# Understanding Logistic Regression for Classification 🚗

Despite its name, **Logistic Regression** is a powerful and widely-used algorithm for **classification** tasks, not regression. It's used when the goal is to predict a categorical outcome, such as Yes/No, True/False, or in this case, 0/1 (owns a car vs. does not).

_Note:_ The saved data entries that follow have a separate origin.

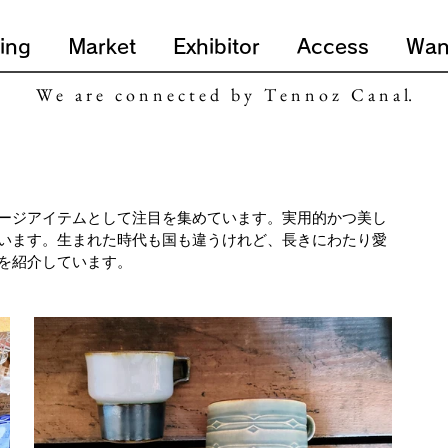
ing
Market
Exhibitor
Access
Wan
W e a r e c o n n e c t e d b y T e n n o z C a n a l.
ージアイテムとして注目を集めています。実用的かつ美し
います。生まれた時代も国も違うけれど、長きにわたり愛
を紹介しています。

The key to logistic regression is the **Sigmoid (or Logistic) function**. While a linear regression model outputs a continuous value that can range from negative to positive infinity, the sigmoid function takes any real-valued number and "squashes" it into a value between 0 and 1. This output can be interpreted as a probability.


The formula for the sigmoid function is:
$$ \sigma(z) = \frac{1}{1 + e^{-z}} $$

Typically, if the output probability is greater than 0.5, we classify the outcome as 1; otherwise, we classify it as 0.

This notebook will walk through building a logistic regression model in `scikit-learn` and then break down the underlying math to see how the predictions are made.

---

## 1. Loading the Data

We'll start by loading a simple dataset that contains the `monthly_salary` of individuals and a binary target variable, `owns_car` (where 0 means No and 1 means Yes).

In [1]:
import pandas as pd
import numpy as np
df = pd.read_csv('car_ownership.csv')
df.head()

Unnamed: 0,monthly_salary,owns_car
0,22000,0
1,25000,0
2,47000,1
3,52000,0
4,46000,1


## 2. Model Training and Evaluation with Scikit-Learn

Using `scikit-learn`, we can quickly train and evaluate our model. We'll perform a train-test split, fit the `LogisticRegression` model to our training data, and then check its accuracy on the unseen test data.

In [2]:
from sklearn.model_selection import train_test_split
from sklearn.linear_model import LogisticRegression

X = df[['monthly_salary']]
y = df['owns_car']

X_train, X_test, y_train, y_test = train_test_split(X, y, test_size=0.3, random_state=42)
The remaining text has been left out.